* What this task involves *
Once you have read the entries, please say how many lines hold the string "charging", giving the number only.

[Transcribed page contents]
════════════════
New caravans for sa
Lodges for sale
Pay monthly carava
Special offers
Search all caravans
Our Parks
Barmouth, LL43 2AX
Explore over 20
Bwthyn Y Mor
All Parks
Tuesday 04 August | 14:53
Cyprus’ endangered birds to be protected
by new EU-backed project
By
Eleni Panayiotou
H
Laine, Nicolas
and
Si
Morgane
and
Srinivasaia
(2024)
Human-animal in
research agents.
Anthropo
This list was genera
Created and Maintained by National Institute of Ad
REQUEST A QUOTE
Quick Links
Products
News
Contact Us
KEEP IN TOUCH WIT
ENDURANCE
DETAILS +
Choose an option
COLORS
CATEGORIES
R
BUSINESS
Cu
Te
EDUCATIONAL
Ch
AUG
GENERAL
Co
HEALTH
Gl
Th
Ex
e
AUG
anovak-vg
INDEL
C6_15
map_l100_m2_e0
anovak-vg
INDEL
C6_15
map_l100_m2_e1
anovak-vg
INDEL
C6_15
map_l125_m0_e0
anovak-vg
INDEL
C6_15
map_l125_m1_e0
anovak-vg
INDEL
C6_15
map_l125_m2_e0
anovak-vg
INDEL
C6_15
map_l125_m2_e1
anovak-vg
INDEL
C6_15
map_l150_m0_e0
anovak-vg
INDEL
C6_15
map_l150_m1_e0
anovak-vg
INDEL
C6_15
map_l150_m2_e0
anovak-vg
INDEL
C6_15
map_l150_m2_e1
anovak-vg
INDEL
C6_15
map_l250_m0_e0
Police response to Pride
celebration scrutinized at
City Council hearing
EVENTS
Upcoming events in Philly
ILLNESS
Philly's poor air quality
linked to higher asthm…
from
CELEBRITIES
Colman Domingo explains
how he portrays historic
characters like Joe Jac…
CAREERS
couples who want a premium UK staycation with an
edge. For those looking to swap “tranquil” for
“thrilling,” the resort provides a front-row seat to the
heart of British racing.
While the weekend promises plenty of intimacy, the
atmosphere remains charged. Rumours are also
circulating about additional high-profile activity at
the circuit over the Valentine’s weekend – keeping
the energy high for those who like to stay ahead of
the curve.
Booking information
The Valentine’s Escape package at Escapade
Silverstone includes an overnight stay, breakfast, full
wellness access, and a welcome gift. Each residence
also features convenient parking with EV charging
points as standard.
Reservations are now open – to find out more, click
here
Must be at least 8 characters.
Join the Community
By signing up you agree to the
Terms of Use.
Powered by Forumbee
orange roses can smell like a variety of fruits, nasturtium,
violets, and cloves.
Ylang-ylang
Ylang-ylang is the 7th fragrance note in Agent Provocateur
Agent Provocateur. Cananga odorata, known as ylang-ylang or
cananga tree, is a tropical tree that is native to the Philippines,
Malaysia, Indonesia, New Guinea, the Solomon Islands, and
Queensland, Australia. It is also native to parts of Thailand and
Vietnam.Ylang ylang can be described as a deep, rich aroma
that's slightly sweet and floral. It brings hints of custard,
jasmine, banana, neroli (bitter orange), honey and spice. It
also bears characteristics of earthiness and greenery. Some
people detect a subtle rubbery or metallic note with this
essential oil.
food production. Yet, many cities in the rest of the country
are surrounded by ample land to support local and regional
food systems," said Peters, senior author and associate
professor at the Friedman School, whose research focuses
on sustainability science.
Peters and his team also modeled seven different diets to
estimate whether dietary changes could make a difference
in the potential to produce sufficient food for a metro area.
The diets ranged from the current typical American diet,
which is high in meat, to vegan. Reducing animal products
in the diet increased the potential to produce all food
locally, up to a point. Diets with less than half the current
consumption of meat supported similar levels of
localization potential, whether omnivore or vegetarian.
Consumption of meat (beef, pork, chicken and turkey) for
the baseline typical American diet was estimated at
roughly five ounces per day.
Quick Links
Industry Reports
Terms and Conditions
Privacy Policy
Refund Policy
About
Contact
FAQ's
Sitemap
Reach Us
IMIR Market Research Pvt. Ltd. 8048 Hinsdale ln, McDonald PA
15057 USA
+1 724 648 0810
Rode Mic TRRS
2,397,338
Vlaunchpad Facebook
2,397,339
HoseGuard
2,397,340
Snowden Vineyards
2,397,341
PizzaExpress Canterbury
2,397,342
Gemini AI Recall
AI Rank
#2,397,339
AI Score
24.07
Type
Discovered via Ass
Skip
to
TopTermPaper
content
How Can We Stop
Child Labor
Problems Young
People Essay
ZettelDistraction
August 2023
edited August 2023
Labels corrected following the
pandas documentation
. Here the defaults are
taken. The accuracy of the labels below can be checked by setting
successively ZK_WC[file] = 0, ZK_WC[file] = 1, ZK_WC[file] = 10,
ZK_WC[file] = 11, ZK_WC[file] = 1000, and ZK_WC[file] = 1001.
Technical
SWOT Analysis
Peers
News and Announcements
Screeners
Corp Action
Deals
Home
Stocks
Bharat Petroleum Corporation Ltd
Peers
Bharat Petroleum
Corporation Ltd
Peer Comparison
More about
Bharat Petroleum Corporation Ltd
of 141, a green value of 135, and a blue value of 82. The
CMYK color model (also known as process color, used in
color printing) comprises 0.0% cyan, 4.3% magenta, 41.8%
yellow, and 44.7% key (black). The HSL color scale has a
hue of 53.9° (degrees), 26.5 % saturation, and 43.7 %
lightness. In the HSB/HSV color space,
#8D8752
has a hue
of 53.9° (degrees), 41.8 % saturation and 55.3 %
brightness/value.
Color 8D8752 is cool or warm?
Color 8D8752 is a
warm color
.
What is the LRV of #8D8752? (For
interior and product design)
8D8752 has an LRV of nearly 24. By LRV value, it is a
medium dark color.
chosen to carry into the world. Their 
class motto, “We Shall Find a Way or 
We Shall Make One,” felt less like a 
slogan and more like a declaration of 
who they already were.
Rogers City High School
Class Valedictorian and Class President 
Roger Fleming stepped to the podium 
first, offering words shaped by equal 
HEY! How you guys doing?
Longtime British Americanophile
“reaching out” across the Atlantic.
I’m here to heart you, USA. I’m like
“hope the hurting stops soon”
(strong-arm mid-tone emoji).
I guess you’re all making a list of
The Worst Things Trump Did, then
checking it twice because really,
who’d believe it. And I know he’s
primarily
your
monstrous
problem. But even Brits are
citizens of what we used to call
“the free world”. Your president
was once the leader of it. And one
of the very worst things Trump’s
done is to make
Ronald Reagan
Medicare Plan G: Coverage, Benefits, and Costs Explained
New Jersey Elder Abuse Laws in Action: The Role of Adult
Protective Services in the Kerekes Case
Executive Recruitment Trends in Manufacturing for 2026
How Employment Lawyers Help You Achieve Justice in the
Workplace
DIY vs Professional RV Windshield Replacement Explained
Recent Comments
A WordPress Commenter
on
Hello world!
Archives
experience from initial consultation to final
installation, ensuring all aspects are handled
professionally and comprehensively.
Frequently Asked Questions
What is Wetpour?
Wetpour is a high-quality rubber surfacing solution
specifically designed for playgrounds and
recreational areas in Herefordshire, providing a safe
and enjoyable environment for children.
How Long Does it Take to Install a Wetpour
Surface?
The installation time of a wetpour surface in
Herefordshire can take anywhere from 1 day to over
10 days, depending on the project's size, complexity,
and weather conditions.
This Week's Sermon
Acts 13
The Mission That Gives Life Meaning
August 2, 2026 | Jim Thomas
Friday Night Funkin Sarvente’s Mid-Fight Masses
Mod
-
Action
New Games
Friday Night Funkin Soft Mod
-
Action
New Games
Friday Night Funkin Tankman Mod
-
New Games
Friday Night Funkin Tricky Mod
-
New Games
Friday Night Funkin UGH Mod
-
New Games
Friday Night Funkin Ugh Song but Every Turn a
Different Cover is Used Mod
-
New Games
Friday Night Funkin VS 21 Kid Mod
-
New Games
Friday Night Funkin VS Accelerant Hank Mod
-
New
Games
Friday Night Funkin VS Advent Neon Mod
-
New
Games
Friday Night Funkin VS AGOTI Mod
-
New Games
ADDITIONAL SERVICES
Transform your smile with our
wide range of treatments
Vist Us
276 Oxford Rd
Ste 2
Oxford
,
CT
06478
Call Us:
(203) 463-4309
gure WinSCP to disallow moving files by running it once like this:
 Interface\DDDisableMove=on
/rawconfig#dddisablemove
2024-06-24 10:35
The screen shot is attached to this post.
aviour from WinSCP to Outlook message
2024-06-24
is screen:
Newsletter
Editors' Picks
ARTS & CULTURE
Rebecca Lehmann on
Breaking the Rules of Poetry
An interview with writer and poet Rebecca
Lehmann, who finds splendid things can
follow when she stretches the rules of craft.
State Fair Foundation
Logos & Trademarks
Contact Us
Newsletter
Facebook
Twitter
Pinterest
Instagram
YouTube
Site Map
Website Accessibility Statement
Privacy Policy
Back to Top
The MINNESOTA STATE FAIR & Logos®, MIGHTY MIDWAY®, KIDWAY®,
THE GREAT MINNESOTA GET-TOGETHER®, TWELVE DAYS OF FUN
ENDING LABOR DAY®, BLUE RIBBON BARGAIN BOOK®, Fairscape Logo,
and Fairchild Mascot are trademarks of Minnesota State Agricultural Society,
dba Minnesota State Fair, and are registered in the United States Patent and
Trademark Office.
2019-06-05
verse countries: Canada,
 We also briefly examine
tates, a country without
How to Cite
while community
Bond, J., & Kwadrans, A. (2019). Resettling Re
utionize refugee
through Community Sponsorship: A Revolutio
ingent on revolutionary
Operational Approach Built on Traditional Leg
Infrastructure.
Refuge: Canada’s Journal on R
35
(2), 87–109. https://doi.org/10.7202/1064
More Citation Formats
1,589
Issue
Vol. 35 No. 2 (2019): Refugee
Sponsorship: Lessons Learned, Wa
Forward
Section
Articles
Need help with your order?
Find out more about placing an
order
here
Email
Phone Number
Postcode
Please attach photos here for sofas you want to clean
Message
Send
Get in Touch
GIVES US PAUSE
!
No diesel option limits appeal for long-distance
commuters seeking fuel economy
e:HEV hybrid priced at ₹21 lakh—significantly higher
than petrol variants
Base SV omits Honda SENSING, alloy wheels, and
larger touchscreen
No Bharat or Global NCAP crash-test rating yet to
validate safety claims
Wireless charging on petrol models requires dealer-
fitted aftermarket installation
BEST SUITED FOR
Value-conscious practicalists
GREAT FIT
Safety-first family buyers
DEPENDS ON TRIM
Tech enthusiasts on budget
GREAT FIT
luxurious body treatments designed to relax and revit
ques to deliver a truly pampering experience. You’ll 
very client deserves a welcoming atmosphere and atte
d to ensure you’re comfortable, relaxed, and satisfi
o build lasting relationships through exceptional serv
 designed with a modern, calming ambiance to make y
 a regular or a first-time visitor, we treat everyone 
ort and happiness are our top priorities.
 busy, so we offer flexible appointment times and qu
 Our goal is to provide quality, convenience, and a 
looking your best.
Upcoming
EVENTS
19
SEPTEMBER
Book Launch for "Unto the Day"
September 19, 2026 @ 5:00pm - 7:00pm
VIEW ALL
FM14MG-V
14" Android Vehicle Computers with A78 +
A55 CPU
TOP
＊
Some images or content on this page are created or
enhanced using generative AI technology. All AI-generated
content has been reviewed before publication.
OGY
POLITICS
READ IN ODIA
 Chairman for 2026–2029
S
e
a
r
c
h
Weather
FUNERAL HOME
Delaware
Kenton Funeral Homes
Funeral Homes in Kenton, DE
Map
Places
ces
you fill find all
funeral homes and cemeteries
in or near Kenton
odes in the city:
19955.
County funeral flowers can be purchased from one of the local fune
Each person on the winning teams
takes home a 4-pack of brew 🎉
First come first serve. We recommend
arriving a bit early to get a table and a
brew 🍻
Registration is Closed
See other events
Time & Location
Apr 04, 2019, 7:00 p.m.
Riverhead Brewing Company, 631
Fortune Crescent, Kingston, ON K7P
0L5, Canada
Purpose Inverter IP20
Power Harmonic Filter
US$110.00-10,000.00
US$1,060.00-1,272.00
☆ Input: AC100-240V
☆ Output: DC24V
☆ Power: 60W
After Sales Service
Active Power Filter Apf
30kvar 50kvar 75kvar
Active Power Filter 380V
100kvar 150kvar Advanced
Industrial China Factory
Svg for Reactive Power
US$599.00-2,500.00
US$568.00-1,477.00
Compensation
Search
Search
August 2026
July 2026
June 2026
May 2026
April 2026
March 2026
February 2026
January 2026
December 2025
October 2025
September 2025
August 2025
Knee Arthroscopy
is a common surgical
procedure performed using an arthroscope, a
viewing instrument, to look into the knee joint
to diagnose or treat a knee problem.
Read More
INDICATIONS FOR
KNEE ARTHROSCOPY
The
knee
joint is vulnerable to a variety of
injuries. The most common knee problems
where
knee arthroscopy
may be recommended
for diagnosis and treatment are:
════════════════
* Your response *
2